The Enzymatic and Non-enzymatic Roles of Protein-disulfide Isomerase in Apolipoprotein B Secretion

• Published in: The Journal of biological chemistry Vol. 272; no. 44; pp. 27644 - 27651
• Main Authors: Wang, Lin, Fast, Darren G., Attie, Alan D.
• Format: Journal Article
• Language: English
• Published: United States Elsevier Inc 31.10.1997; American Society for Biochemistry and Molecular Biology
• Subjects: ACIDE OLEIQUE; ACIDO OLEICO; ACTIVIDAD ENZIMATICA; ACTIVITE ENZYMATIQUE; Animals; Apolipoproteins B - metabolism; APOPROTEINAS; APOPROTEINE; APOPROTEINS; Baculoviridae - genetics; BINDING PROTEINS; Binding Sites; Carrier Proteins - metabolism; CELL CULTURE; Cell Line; CELL LINES; CISTEINA; CONTENIDO PROTEICO; CULTIVO DE CELULAS; CULTURE DE CELLULE; CYSTEINE; ENZYMIC ACTIVITY; GENERO HUMANO; GENRE HUMAIN; Humans; INHIBIDORES DE PROTEINASAS; INHIBITEUR DE PROTEINASES; ISOMERASAS; ISOMERASE; ISOMERASES; MANKIND; MICROSOMAL TRIGLYCERIDE TRANSFER PROTEIN; MUTACION; Mutagenesis; MUTANT; MUTANTES; MUTANTS; MUTATION; OLEIC ACID; Protease Inhibitors - pharmacology; PROTEIN CONTENT; Protein Disulfide-Isomerases - genetics; Protein Disulfide-Isomerases - metabolism; PROTEINAS; PROTEINAS AGLUTINANTES; PROTEINASE INHIBITORS; PROTEINE; PROTEINE DE LIAISON; PROTEINS; Recombinant Proteins - metabolism; SECRECION; SECRETION; Spodoptera; SPODOPTERA FRUGIPERDA; TARGETED MUTAGENESIS; TENEUR EN PROTEINES; Triglycerides - metabolism
• ISSN: 0021-9258; 1083-351X
• DOI: 10.1074/jbc.272.44.27644

Secretion of apolipoprotein B (apoB) from mammalian cells requires the presence of functional microsomal triglyceride transfer protein (MTP). We previously reported that co-expressing the human intestinal form of apoB, B48, with both subunits of human MTP in oleate-treated Sf21 cells led to a dramatic induction of B48 secretion. Deletion mutagenesis studies showed that the cysteine-enriched amino terminus of apoB was necessary for the MTP responsiveness (Gretch, D. G., Sturley, S. L., Wang, L., Dunning, A., Grunwald, K. A. A., Wetterau, J. R., Yao, Z., Talmud, P., and Attie, A. D. (1996) J. Biol. Chem. 271, 8682–8691). We therefore hypothesized that the small subunit of MTP, protein-disulfide isomerase (PDI), plays a role in apoB secretion by facilitating correct disulfide bond formation.
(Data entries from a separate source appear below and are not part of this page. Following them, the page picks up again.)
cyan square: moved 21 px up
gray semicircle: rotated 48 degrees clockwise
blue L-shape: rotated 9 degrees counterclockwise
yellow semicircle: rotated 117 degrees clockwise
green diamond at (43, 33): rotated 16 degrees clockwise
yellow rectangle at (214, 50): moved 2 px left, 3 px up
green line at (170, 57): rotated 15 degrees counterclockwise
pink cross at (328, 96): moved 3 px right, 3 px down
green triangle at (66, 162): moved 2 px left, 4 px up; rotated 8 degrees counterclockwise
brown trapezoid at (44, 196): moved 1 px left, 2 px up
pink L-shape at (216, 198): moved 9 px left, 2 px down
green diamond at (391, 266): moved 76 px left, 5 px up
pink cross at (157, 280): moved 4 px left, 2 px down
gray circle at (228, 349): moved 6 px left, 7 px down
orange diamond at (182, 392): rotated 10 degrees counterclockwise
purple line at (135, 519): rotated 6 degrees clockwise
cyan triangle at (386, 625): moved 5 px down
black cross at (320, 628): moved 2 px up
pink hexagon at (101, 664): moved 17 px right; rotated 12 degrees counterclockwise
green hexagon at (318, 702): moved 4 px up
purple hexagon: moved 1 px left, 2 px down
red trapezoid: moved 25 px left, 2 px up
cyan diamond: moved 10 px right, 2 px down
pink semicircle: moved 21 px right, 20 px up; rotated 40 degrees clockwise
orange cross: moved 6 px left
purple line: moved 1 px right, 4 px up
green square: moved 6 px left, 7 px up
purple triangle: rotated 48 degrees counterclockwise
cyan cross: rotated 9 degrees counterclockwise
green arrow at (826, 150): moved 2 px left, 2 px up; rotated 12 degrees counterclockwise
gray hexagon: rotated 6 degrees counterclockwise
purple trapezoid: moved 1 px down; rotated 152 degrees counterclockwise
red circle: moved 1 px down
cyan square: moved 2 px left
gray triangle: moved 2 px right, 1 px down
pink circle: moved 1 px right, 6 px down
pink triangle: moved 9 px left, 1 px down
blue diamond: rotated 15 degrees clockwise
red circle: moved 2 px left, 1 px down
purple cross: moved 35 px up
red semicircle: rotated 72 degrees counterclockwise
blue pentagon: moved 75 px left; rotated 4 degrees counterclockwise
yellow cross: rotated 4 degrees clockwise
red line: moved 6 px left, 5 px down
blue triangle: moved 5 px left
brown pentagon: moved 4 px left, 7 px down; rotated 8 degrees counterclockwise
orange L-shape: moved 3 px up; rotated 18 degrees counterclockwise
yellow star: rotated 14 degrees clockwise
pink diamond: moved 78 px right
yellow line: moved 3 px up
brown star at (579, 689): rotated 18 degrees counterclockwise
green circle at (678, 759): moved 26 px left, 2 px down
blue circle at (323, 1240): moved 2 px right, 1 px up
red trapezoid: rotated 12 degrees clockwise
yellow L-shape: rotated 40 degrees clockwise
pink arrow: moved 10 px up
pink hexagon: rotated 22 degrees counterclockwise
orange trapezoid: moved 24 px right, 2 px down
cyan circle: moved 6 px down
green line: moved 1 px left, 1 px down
To determine whether the enzymatic activities of PDI are important for MTP-stimulated apoB secretion, the wild type PDI subunit was replaced with an active site mutant, mPDI (Cys36 → Ser/Cys380 → Ser), lacking both disulfide shuffling and redox activities. MTP containing mPDI was fully functional in promoting apoB and triglyceride secretion. Therefore, the shufflase and redox activities of PDI are not necessary for the function of MTP. Since PDI exists in large molar excess over the other subunit of MTP, the role of free PDI (independent of the MTP complex) was investigated. PDI or mPDI was co-expressed with B48 and B17, a fragment encompassing the amino-terminal 17% of apoB. Mutant PDI significantly and specifically reduced the accumulation of the B17 and B48 both intracellularly and in the culture medium. The reduction was partially eliminated by the protease inhibitorN-acetyl-leucyl-leucyl-norleucinal, consistent with rapid co- or post-translational degradation of apoB in the presence of mPDI. Treating the cells with oleate reversed the effect of mPDI on B48 secretion in a dose-dependent manner, but had no effect on B17. In conclusion: 1) the role of PDI in the MTP complex involves functions other than its known enzymatic activities; 2) one or both of the enzymatic activities of free PDI is/are important for the MTP-independent steps of apoB secretion; 3) oleate can affect apoB secretion at high physiological concentrations and compensate for the insufficiency of PDI activities.